Page-level text extractions:
=== Begin Enclosure ===

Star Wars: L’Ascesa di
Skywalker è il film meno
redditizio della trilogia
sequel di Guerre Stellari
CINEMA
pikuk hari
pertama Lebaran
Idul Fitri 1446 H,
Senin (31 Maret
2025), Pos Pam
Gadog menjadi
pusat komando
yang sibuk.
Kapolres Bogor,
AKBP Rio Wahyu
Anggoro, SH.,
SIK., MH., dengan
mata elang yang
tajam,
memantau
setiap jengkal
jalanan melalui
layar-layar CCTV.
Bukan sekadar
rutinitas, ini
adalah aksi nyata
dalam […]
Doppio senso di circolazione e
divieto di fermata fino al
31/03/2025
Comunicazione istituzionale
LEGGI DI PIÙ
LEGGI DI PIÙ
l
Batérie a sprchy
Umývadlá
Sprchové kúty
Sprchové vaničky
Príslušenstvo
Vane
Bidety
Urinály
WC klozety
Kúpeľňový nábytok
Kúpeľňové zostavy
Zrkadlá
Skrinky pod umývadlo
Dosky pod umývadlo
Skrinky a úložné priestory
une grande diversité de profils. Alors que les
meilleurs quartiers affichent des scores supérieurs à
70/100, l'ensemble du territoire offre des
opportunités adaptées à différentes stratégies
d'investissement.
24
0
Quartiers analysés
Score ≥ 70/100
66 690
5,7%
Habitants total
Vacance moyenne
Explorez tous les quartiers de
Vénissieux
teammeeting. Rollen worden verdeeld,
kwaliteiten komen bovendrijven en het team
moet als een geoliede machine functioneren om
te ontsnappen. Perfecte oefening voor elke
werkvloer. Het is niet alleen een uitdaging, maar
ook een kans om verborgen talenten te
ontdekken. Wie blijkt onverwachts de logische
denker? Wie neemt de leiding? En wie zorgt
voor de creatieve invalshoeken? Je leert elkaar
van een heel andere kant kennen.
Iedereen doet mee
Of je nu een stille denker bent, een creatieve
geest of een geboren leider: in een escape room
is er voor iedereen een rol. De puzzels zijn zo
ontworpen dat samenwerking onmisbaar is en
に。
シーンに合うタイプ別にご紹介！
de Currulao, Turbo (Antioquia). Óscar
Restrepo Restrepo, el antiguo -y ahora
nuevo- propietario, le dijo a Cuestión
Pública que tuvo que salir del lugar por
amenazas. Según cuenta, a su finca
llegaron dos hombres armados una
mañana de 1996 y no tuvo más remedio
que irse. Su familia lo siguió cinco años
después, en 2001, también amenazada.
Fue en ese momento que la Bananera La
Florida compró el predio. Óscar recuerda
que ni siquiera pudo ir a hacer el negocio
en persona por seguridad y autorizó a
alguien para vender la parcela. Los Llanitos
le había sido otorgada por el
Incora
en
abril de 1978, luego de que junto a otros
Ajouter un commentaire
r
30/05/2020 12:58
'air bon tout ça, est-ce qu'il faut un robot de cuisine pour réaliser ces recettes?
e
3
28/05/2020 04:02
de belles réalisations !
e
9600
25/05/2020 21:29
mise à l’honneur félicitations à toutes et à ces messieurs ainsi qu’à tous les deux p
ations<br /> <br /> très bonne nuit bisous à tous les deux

=== End Enclosure ===

Give back the records above exactly, limited to the lines between the one holding "jalanan melalui" and the one holding "シーンに合うタイプ別にご紹介！", inclusive.

▶ **Task response**
jalanan melalui
layar-layar CCTV.
Bukan sekadar
rutinitas, ini
adalah aksi nyata
dalam […]
Doppio senso di circolazione e
divieto di fermata fino al
31/03/2025
Comunicazione istituzionale
LEGGI DI PIÙ
LEGGI DI PIÙ
l
Batérie a sprchy
Umývadlá
Sprchové kúty
Sprchové vaničky
Príslušenstvo
Vane
Bidety
Urinály
WC klozety
Kúpeľňový nábytok
Kúpeľňové zostavy
Zrkadlá
Skrinky pod umývadlo
Dosky pod umývadlo
Skrinky a úložné priestory
une grande diversité de profils. Alors que les
meilleurs quartiers affichent des scores supérieurs à
70/100, l'ensemble du territoire offre des
opportunités adaptées à différentes stratégies
d'investissement.
24
0
Quartiers analysés
Score ≥ 70/100
66 690
5,7%
Habitants total
Vacance moyenne
Explorez tous les quartiers de
Vénissieux
teammeeting. Rollen worden verdeeld,
kwaliteiten komen bovendrijven en het team
moet als een geoliede machine functioneren om
te ontsnappen. Perfecte oefening voor elke
werkvloer. Het is niet alleen een uitdaging, maar
ook een kans om verborgen talenten te
ontdekken. Wie blijkt onverwachts de logische
denker? Wie neemt de leiding? En wie zorgt
voor de creatieve invalshoeken? Je leert elkaar
van een heel andere kant kennen.
Iedereen doet mee
Of je nu een stille denker bent, een creatieve
geest of een geboren leider: in een escape room
is er voor iedereen een rol. De puzzels zijn zo
ontworpen dat samenwerking onmisbaar is en
に。
シーンに合うタイプ別にご紹介！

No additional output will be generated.